Rechtbank Noord-Holland, 03-07-2020, ECLI:NL:RBNHO:2020:4723, AWB - 20 _ 723
Rechtbank Noord-Holland, 03-07-2020, ECLI:NL:RBNHO:2020:4723, AWB - 20 _ 723
Gegevens
- Instantie
- Rechtbank Noord-Holland
- Datum uitspraak
- 3 juli 2020
- Datum publicatie
- 16 juli 2020
- ECLI
- ECLI:NL:RBNHO:2020:4723
- Zaaknummer
- AWB - 20 _ 723
Inhoudsindicatie
Beroep kennelijk niet-ontvankelijk.
Uitspraak
Zittingsplaats Haarlem
Bestuursrecht
zaaknummers: HAA 20/723 en 20/724
en
Procesverloop
Eiser heeft bij brief van 21 november 2019 tegen de beslissing op bezwaar van verweerder van 18 november 2019 een bezwaarschrift inzake de aanslagen Inkomstenbelasting/Premie volksverzekeringen 2015 en premie Zorgverzekeringswet 2015 ingediend bij verweerder.

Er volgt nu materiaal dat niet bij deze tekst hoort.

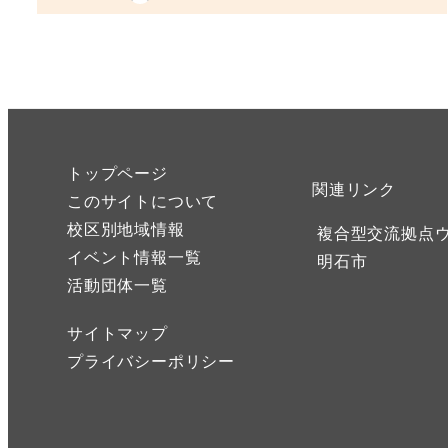
投稿日
トップページ
関連リンク
このサイトについて
校区別地域情報
複合型交流拠点
イベント情報一覧
明石市
活動団体一覧
サイトマップ
プライバシーポリシー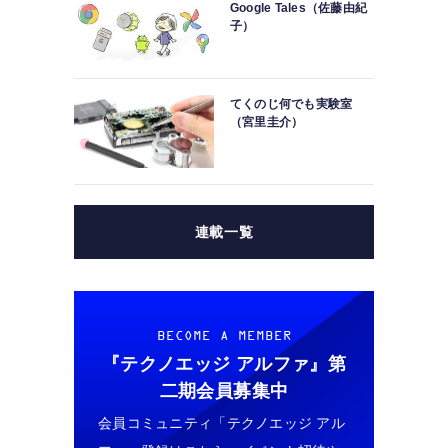
Google Tales（佐藤由紀
子）
てくのじ何でも実験室
（宮里圭介）
連載一覧
BECOME A MEMBER
『テクノエッジ アルファ』
第
二期会員募集中
会員コミュニティ「テクノエッジ アル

Verweerder heeft deze brief aangemerkt als beroepschrift en bij brief van 3 februari 2020 op
grond van artikel 6:15 van de Algemene wet bestuursrecht (Awb) ter verdere behandeling
aan deze rechtbank doorgezonden.
Overwegingen
1. De rechtbank doet op grond van artikel 8:54 van de Algemene wet bestuursrecht (Awb) uitspraak zonder zitting.

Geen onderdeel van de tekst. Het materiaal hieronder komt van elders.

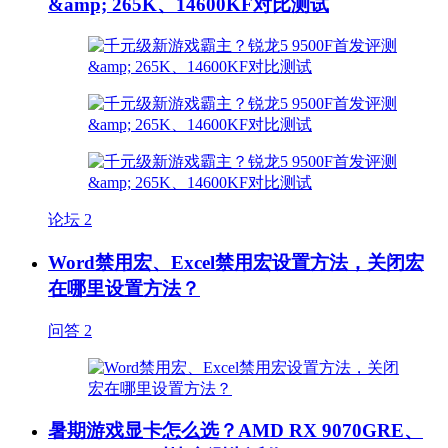
&amp; 265K、14600KF对比测试
论坛
2
Word禁用宏、Excel禁用宏设置方法，关闭宏
在哪里设置方法？
问答
2
暑期游戏显卡怎么选？AMD RX 9070GRE、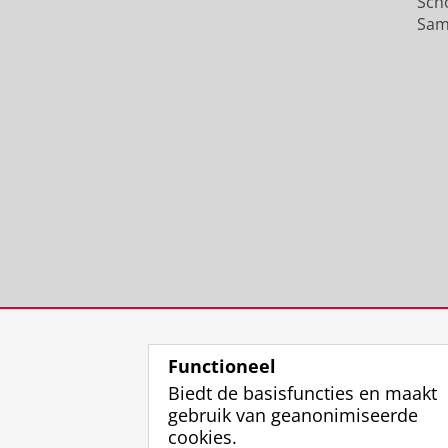
Sch
Sam
Functioneel
Biedt de basisfuncties en maakt
gebruik van geanonimiseerde
cookies.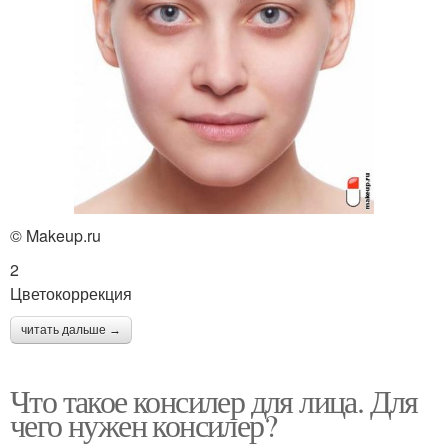
© Makeup.ru
2
Цветокоррекция
читать дальше →
Что такое консилер для лица. Для
чего нужен консилер?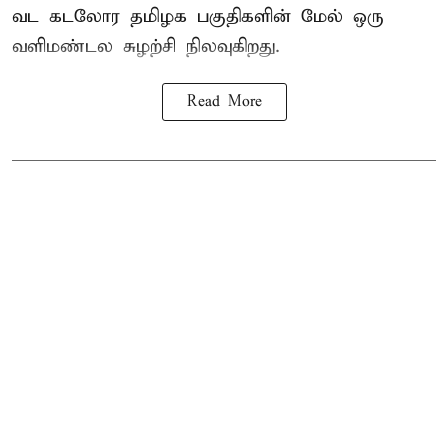
வட கடலோர தமிழக பகுதிகளின் மேல் ஒரு
வளிமண்டல சுழற்சி நிலவுகிறது.
Read More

2. Iemand die beroep instelt, moet op grond van artikel 6:5, tweede lid, van de Awb bij zijn beroepschrift zo mogelijk een kopie van het bestreden besluit bijvoegen. Als dat niet gebeurt, kan de rechtbank na een herstelmogelijkheid het beroep op grond van artikel 6:6 van de Awb niet-ontvankelijk verklaren.
3. Eiser heeft geen kopie van het besluit bijgevoegd bij het beroepschrift. Eiser heeft evenmin het beroepsschrift voorzien van de adresgegevens van eiser en een schriftelijke machtiging overgelegd. De rechtbank heeft eiser bij aangetekende brief van 12 februari 2020 verzocht om binnen vier weken deze verzuimen te herstellen. Hierbij is vermeld dat, indien eiser niet aan dit verzoek voldoet, de beroepen niet-ontvankelijk kunnen worden verklaard. Nader onderzoek in het Track & Trace-systeem van PostNL heeft uitgewezen dat deze brief op 13 februari 2020 is bezorgd en dat voor ontvangst is getekend. Eiser heeft niet gereageerd.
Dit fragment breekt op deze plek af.